[Start of section]
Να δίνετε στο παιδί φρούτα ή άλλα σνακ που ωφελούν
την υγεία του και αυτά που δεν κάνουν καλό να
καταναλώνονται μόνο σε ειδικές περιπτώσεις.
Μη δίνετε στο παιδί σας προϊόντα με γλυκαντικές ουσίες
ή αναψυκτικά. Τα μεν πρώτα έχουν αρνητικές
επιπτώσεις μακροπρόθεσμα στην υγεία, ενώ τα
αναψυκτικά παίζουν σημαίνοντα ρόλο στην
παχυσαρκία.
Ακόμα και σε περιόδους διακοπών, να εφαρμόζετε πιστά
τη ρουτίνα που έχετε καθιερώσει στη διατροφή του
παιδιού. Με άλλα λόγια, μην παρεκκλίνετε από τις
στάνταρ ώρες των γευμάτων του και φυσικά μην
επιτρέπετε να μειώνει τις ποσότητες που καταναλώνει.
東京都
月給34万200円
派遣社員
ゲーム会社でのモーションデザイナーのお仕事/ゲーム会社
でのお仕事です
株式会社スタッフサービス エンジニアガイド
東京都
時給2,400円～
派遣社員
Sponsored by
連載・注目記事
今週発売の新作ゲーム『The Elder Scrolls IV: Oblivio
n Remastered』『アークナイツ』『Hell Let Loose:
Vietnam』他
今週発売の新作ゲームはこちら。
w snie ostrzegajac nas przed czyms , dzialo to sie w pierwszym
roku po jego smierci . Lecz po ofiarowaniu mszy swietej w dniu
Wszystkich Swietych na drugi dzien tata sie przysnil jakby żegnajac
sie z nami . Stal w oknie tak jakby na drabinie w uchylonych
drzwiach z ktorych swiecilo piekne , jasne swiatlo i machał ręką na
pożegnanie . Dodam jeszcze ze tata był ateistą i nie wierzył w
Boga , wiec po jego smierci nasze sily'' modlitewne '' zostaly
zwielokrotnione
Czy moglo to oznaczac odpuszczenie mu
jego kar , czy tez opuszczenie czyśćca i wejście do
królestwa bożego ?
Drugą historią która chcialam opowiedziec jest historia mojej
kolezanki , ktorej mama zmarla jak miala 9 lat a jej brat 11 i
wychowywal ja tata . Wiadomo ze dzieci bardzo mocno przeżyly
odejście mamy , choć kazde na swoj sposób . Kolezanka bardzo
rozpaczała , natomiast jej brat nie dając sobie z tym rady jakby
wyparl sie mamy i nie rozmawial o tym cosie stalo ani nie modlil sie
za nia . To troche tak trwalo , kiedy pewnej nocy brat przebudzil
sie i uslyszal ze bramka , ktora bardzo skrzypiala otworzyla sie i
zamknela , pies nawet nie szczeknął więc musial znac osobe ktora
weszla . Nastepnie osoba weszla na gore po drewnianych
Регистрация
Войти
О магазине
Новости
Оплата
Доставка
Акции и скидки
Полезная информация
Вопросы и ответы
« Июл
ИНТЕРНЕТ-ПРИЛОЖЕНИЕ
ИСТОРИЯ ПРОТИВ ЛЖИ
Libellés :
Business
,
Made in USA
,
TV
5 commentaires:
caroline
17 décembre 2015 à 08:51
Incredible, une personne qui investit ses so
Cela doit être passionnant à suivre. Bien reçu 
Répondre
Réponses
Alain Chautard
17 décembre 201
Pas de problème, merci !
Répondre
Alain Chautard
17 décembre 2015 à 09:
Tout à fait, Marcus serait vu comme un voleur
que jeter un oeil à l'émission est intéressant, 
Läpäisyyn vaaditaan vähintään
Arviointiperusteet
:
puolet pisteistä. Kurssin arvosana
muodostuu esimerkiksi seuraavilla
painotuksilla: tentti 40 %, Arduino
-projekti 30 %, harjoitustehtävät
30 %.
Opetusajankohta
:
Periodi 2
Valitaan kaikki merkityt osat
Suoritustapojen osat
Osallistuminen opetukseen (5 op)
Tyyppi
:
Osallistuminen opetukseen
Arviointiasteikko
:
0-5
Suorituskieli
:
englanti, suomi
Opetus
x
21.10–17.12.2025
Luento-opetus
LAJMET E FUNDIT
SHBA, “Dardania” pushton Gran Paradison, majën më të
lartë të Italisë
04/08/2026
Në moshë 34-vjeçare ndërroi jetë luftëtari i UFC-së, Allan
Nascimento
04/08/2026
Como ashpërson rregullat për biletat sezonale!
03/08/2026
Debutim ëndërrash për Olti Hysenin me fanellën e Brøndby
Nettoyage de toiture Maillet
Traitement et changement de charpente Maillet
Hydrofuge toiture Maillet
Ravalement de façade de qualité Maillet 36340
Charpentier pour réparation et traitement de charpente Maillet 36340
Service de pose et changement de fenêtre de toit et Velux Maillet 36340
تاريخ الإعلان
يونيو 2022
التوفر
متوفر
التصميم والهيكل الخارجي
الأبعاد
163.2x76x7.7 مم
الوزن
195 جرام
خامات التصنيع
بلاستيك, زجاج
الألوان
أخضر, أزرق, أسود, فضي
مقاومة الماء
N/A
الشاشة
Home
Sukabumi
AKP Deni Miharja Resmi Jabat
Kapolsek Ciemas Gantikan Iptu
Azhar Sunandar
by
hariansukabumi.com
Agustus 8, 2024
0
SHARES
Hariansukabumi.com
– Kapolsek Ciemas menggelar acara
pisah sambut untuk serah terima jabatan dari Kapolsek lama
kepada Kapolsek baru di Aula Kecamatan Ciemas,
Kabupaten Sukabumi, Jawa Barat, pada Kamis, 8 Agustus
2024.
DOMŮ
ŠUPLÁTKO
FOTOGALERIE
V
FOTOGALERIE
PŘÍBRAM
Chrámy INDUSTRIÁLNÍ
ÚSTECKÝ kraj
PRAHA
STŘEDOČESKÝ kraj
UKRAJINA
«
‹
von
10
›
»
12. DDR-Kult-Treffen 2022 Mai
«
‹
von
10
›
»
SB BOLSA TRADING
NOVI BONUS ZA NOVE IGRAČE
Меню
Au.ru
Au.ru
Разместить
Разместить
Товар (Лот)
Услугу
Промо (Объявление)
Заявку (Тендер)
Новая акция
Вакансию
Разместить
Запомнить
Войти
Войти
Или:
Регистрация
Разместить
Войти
[End of section]
* **EXERCISE DIRECTIONS**
Answer with a number alone: how many lines of the listing above include the string "υγεία"?

* **ANSWER TO THIS TASK**
2